Aim of the task:
Scan the material below and copy every line holding the word "Image".

Task data:
[Start of section]

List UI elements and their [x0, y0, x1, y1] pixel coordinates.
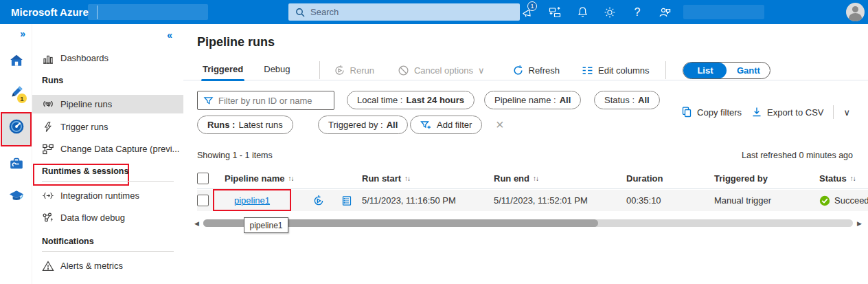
menu-item-trigger-runs[interactable]: Trigger runs — [32, 118, 183, 136]
pill-value: Latest runs — [238, 120, 282, 130]
chevron-down-icon: ∨ — [478, 65, 485, 76]
filter-pill-runs[interactable]: Runs : Latest runs — [197, 116, 293, 134]
run-filter-input[interactable] — [197, 91, 334, 110]
menu-item-dashboards[interactable]: Dashboards — [32, 49, 183, 67]
consumption-report-icon[interactable] — [341, 195, 352, 206]
azure-data-factory-monitor-page: Microsoft Azure Search 1 ? — [0, 0, 868, 284]
scrollbar-track[interactable] — [203, 219, 853, 227]
author-pencil-icon[interactable]: 1 — [0, 85, 32, 100]
pill-value: All — [638, 95, 650, 105]
edit-columns-button[interactable]: Edit columns — [582, 65, 649, 76]
bell-icon[interactable] — [569, 0, 596, 24]
table-row[interactable]: pipeline1 5/11/2023, 11:16:50 PM 5/11/20… — [197, 190, 868, 211]
cancel-options-label: Cancel options — [414, 65, 473, 76]
cancel-options-button[interactable]: Cancel options ∨ — [398, 65, 485, 76]
menu-collapse-chevron[interactable]: « — [167, 30, 172, 41]
data-flow-debug-icon — [42, 212, 54, 224]
azure-brand[interactable]: Microsoft Azure — [11, 6, 89, 18]
row-action-icons — [312, 195, 352, 207]
avatar-body — [849, 13, 862, 21]
scroll-right-icon[interactable]: ▶ — [857, 220, 862, 227]
menu-section-notifications: Notifications — [42, 237, 94, 246]
gear-icon[interactable] — [596, 0, 624, 24]
home-icon[interactable] — [0, 53, 32, 68]
add-filter-label: Add filter — [437, 120, 472, 130]
menu-item-data-flow-debug[interactable]: Data flow debug — [32, 208, 183, 227]
learning-cap-icon[interactable] — [0, 188, 32, 204]
col-duration[interactable]: Duration — [626, 173, 663, 184]
sort-icon[interactable]: ↑↓ — [533, 175, 538, 182]
table-actions: Copy filters Export to CSV ∨ — [681, 105, 850, 119]
menu-item-change-data-capture[interactable]: Change Data Capture (previ... — [32, 140, 183, 158]
filter-pill-pipeline-name[interactable]: Pipeline name : All — [484, 91, 581, 109]
menu-label: Alerts & metrics — [60, 261, 123, 271]
switch-factory-icon[interactable] — [541, 0, 569, 24]
col-run-end[interactable]: Run end — [494, 173, 529, 184]
avatar-head — [852, 6, 858, 12]
view-toggle-list[interactable]: List — [683, 63, 727, 78]
view-toggle-gantt[interactable]: Gantt — [727, 63, 770, 78]
cell-duration: 00:35:10 — [626, 195, 714, 206]
select-all-checkbox[interactable] — [197, 173, 209, 184]
col-triggered-by[interactable]: Triggered by — [714, 173, 768, 184]
export-csv-button[interactable]: Export to CSV — [751, 107, 823, 118]
copy-filters-button[interactable]: Copy filters — [681, 107, 742, 118]
trigger-runs-icon — [42, 121, 54, 133]
manage-toolbox-icon[interactable] — [0, 156, 32, 171]
help-icon[interactable]: ? — [624, 0, 651, 24]
page-title: Pipeline runs — [197, 35, 275, 50]
announcements-icon[interactable]: 1 — [514, 0, 541, 24]
menu-item-alerts-metrics[interactable]: Alerts & metrics — [32, 256, 183, 275]
col-run-start[interactable]: Run start — [362, 173, 401, 184]
cancel-icon — [398, 65, 409, 76]
copy-filters-label: Copy filters — [697, 107, 742, 118]
integration-runtimes-icon — [42, 190, 54, 202]
alerts-warning-icon — [42, 260, 54, 272]
filter-funnel-icon — [203, 96, 214, 106]
clear-filters-icon[interactable]: × — [496, 118, 504, 131]
filter-pill-local-time[interactable]: Local time : Last 24 hours — [347, 91, 475, 109]
row-checkbox[interactable] — [197, 195, 209, 206]
pipeline1-callout-box — [213, 189, 291, 211]
download-icon — [751, 107, 762, 118]
menu-label: Change Data Capture (previ... — [60, 144, 179, 154]
rerun-label: Rerun — [350, 65, 374, 76]
rerun-button[interactable]: Rerun — [334, 65, 374, 76]
tab-debug[interactable]: Debug — [258, 61, 295, 80]
sort-icon[interactable]: ↑↓ — [850, 175, 856, 182]
sort-icon[interactable]: ↑↓ — [404, 175, 410, 182]
scroll-left-icon[interactable]: ◀ — [194, 220, 199, 227]
add-filter-button[interactable]: Add filter — [410, 116, 482, 134]
more-actions-chevron-icon[interactable]: ∨ — [843, 107, 850, 118]
menu-item-integration-runtimes[interactable]: Integration runtimes — [32, 186, 183, 205]
run-filter-text[interactable] — [218, 96, 321, 106]
filter-pill-triggered-by[interactable]: Triggered by : All — [318, 116, 408, 134]
tab-triggered[interactable]: Triggered — [197, 61, 249, 80]
menu-label: Integration runtimes — [60, 190, 139, 201]
sort-icon[interactable]: ↑↓ — [288, 175, 293, 182]
toolbar-divider — [319, 61, 320, 79]
refresh-button[interactable]: Refresh — [512, 65, 560, 76]
rail-expand-chevron[interactable]: » — [20, 28, 25, 39]
menu-divider — [42, 251, 174, 252]
refresh-icon — [512, 65, 524, 76]
global-search-input[interactable]: Search — [288, 3, 520, 21]
actions-divider — [833, 105, 834, 119]
toolbar: Triggered Debug Rerun Cancel options ∨ — [197, 60, 868, 80]
items-count-text: Showing 1 - 1 items — [197, 151, 273, 160]
dashboards-icon — [42, 52, 54, 65]
pill-label: Local time : — [357, 95, 402, 105]
menu-divider — [42, 181, 174, 182]
toolbar-divider — [665, 61, 666, 79]
col-status[interactable]: Status — [819, 173, 847, 184]
col-pipeline-name[interactable]: Pipeline name — [225, 173, 284, 184]
menu-item-pipeline-runs[interactable]: Pipeline runs — [32, 95, 183, 113]
feedback-icon[interactable] — [651, 0, 678, 24]
add-filter-funnel-icon — [420, 120, 431, 131]
cell-run-end: 5/11/2023, 11:52:01 PM — [494, 195, 626, 206]
rerun-row-icon[interactable] — [312, 195, 325, 207]
monitor-callout-box — [1, 112, 32, 146]
filter-pill-status[interactable]: Status : All — [594, 91, 660, 109]
account-avatar[interactable] — [846, 3, 865, 21]
icon-rail: » 1 — [0, 24, 32, 284]
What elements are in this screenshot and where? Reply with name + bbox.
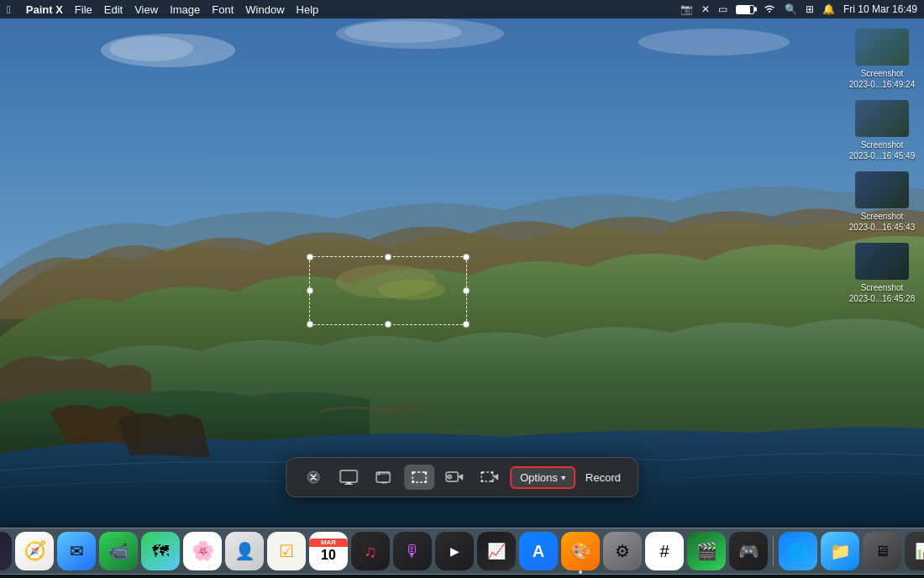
dock-item-browser[interactable]: 🌐 (779, 532, 817, 570)
reminders-icon: ☑ (279, 541, 294, 561)
handle-tc[interactable] (385, 254, 391, 260)
dock: ⊞ 🧭 ✉ 📹 🗺 🌸 👤 ☑ MAR 10 ♫ 🎙 ▶ (0, 528, 924, 575)
desktop-icon-2[interactable]: Screenshot2023-0...16:45:49 (848, 97, 916, 165)
calendar-day-icon: 10 (321, 547, 336, 563)
mail-icon: ✉ (70, 541, 84, 561)
icon-thumb-2 (855, 100, 909, 137)
maps-icon: 🗺 (152, 542, 169, 561)
menubar-datetime: Fri 10 Mar 16:49 (843, 3, 917, 15)
svg-point-23 (448, 475, 452, 479)
menubar-bt-icon: ✕ (701, 3, 710, 15)
calendar-month-icon: MAR (309, 539, 348, 547)
options-chevron-icon: ▾ (561, 473, 565, 482)
handle-ml[interactable] (307, 287, 313, 294)
menubar-edit[interactable]: Edit (104, 3, 123, 16)
facetime-icon: 📹 (108, 541, 129, 561)
stocks-icon: 📈 (487, 542, 506, 560)
handle-tr[interactable] (463, 254, 470, 260)
dock-item-reminders[interactable]: ☑ (267, 532, 306, 570)
menubar-help[interactable]: Help (297, 3, 319, 16)
icon-thumb-1 (855, 29, 909, 66)
dock-item-extra1[interactable]: 🖥 (863, 532, 901, 570)
menubar-notification-icon[interactable]: 🔔 (822, 3, 835, 15)
desktop-icon-1[interactable]: Screenshot2023-0...16:49:24 (848, 25, 916, 93)
paintx-icon: 🎨 (570, 541, 591, 561)
svg-rect-15 (381, 482, 386, 484)
menubar-right: 📷 ✕ ▭ 🔍 ⊞ 🔔 Fri 10 Mar 16:49 (680, 3, 917, 16)
menubar-window[interactable]: Window (245, 3, 284, 16)
menubar-search-icon[interactable]: 🔍 (785, 3, 797, 15)
svg-point-6 (344, 21, 462, 43)
dock-item-slack[interactable]: # (645, 532, 684, 570)
dock-item-safari[interactable]: 🧭 (15, 532, 54, 570)
dock-item-photos[interactable]: 🌸 (183, 532, 222, 570)
menubar-controlcenter-icon[interactable]: ⊞ (806, 3, 814, 15)
dock-item-finder2[interactable]: 📁 (821, 532, 859, 570)
safari-icon: 🧭 (24, 540, 46, 562)
dock-item-systemprefs[interactable]: ⚙ (603, 532, 642, 570)
dock-item-appstore[interactable]: A (519, 532, 558, 570)
toolbar-capture-screen-button[interactable] (333, 465, 364, 490)
menubar-battery-icon (736, 5, 754, 14)
icon-label-4: Screenshot2023-0...16:45:28 (849, 282, 915, 304)
toolbar-options-button[interactable]: Options ▾ (510, 466, 575, 489)
toolbar-record-screen-button[interactable] (439, 465, 470, 490)
desktop-icon-3[interactable]: Screenshot2023-0...16:45:43 (848, 168, 916, 236)
menubar-app-name[interactable]: Paint X (26, 3, 63, 16)
podcasts-icon: 🎙 (404, 542, 421, 561)
toolbar-record-text-button[interactable]: Record (580, 468, 626, 487)
extra2-icon: 📊 (915, 542, 924, 560)
icon-label-2: Screenshot2023-0...16:45:49 (849, 139, 915, 161)
dock-item-calendar[interactable]: MAR 10 (309, 532, 348, 570)
systemprefs-icon: ⚙ (615, 541, 630, 561)
menubar-camera-icon: 📷 (680, 3, 693, 15)
menubar-wifi-icon (763, 3, 776, 16)
toolbar-capture-selection-button[interactable] (404, 465, 434, 490)
handle-bl[interactable] (307, 321, 313, 328)
dock-item-appletv[interactable]: ▶ (435, 532, 474, 570)
music-icon: ♫ (365, 542, 377, 561)
svg-rect-17 (412, 471, 414, 474)
toolbar-record-selection-button[interactable] (475, 465, 505, 490)
dock-item-music[interactable]: ♫ (351, 532, 390, 570)
menubar-image[interactable]: Image (170, 3, 200, 16)
extra1-icon: 🖥 (874, 543, 890, 560)
menubar-left:  Paint X File Edit View Image Font Wind… (7, 3, 318, 16)
apple-menu[interactable]:  (7, 3, 11, 16)
menubar-file[interactable]: File (75, 3, 92, 16)
menubar-display-icon: ▭ (718, 3, 727, 15)
svg-rect-10 (346, 482, 351, 484)
svg-rect-19 (412, 481, 414, 483)
toolbar-capture-window-button[interactable] (369, 465, 399, 490)
browser-icon: 🌐 (789, 542, 807, 560)
svg-rect-26 (481, 472, 484, 475)
dock-item-launchpad[interactable]: ⊞ (0, 532, 12, 570)
record-label: Record (585, 471, 621, 484)
menubar-view[interactable]: View (134, 3, 158, 16)
svg-rect-16 (412, 472, 426, 482)
toolbar-close-button[interactable] (298, 465, 328, 490)
dock-separator (773, 536, 774, 566)
handle-br[interactable] (463, 321, 470, 328)
handle-mr[interactable] (463, 287, 470, 294)
handle-tl[interactable] (307, 254, 313, 260)
svg-rect-14 (378, 474, 380, 476)
svg-rect-11 (344, 484, 353, 485)
desktop-icon-4[interactable]: Screenshot2023-0...16:45:28 (848, 239, 916, 307)
menubar-font[interactable]: Font (212, 3, 234, 16)
appletv-icon: ▶ (450, 544, 459, 558)
dock-item-extra2[interactable]: 📊 (905, 532, 924, 570)
dock-item-stocks[interactable]: 📈 (477, 532, 516, 570)
handle-bc[interactable] (385, 321, 391, 328)
dock-item-mail[interactable]: ✉ (57, 532, 96, 570)
dock-item-arcade[interactable]: 🎮 (729, 532, 768, 570)
dock-item-contacts[interactable]: 👤 (225, 532, 264, 570)
menubar:  Paint X File Edit View Image Font Wind… (0, 0, 924, 18)
dock-item-paintx[interactable]: 🎨 (561, 532, 600, 570)
dock-item-podcasts[interactable]: 🎙 (393, 532, 432, 570)
photos-icon: 🌸 (192, 540, 214, 562)
screenshot-toolbar: Options ▾ Record (286, 457, 638, 497)
dock-item-maps[interactable]: 🗺 (141, 532, 180, 570)
dock-item-finalcut[interactable]: 🎬 (687, 532, 726, 570)
dock-item-facetime[interactable]: 📹 (99, 532, 138, 570)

[End of section]

Solution for this problem:
menubar-image[interactable]: Image (170, 3, 200, 16)
menubar-left:  Paint X File Edit View Image Font Wind… (7, 3, 318, 16)
menubar:  Paint X File Edit View Image Font Wind… (0, 0, 924, 18)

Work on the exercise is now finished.